Well Brandon I hadn’t a clue actually when you asked this question so I did some reading….and apparently its a controversial question!
It seems a British nobleman, Sir John Harrington was the first person to create a flushing device to remove waste from houses. Following on from this, the hilariously named Thomas Crapper (!) was a plumber who had many patents surrounding similar ideas to the flushing toilet. Alexander Cummings was another key player, who designed the S-block part of the toilet, which prevented sewer gases from travelling back up from the toilet!

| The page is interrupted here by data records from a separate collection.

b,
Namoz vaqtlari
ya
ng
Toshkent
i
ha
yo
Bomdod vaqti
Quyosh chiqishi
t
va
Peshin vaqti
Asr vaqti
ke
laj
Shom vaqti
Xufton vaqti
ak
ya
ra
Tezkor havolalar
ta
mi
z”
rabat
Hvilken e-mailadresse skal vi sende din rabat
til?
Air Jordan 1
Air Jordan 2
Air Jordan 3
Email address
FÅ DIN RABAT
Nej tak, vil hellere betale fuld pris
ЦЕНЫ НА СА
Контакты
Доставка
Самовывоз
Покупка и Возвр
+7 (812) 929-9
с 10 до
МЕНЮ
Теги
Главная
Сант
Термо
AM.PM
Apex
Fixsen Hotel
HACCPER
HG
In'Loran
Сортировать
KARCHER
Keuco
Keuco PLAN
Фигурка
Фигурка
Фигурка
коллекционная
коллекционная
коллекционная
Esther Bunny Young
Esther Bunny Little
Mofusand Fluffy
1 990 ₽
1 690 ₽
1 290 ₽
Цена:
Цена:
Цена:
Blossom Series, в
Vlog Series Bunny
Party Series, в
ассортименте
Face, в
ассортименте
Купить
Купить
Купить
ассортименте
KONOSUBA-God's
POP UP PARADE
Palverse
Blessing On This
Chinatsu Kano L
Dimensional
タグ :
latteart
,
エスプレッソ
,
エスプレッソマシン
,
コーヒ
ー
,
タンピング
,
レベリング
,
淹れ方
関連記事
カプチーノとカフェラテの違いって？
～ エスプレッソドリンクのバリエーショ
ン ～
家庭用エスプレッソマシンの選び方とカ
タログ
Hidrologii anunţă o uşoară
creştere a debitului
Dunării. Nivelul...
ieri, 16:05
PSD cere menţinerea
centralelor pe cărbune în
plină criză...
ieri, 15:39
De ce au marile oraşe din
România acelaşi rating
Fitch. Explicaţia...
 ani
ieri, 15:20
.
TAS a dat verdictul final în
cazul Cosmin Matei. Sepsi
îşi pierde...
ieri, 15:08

Great question Brandon! The flush toilet was perhaps one of the best inventions of our time – without toilets in our homes to dispose of human waste, we would still be living in a brutal age of cholera, dysentery, typhus and typhoid fever (all very nasty illnesses that brutally killed many people each year). As mentioned by Karen, the flush toilet was invented, and re-invented, many times. They actually first appeared indoors over 4,000 years ago. The Romans built their ‘toilets’ over drains carrying running water that discharged into a fetid Tiber. Also, rumor has it that Queen Elizabeth I’s godson (Sir John Harrington) had built her a a flush toilet, but she was apparently too embarrassed to use it for fear that the roar of the rushing water would inform the palace of the royal bowels being evacuated! The father of the modern toilet was not, as myth would have it, Thomas Crapper. It is Alexander Cummings, a watchmaker, who was granted the first patent for a flush toilet in 1775. Not everyone today has a flush toilet, but it has done billions a great service 🙂 Hope that helps!
What a great invention it was too! Unfortunately, as Angela says, we are very lucky in Ireland and other wealthy places to have these inventions or enough water to use them! There are a lot of people who just use a “long-drop” toilet, which is a hole in the ground with a wooden plank which you stand on…. And it can pretty slippy in my experience!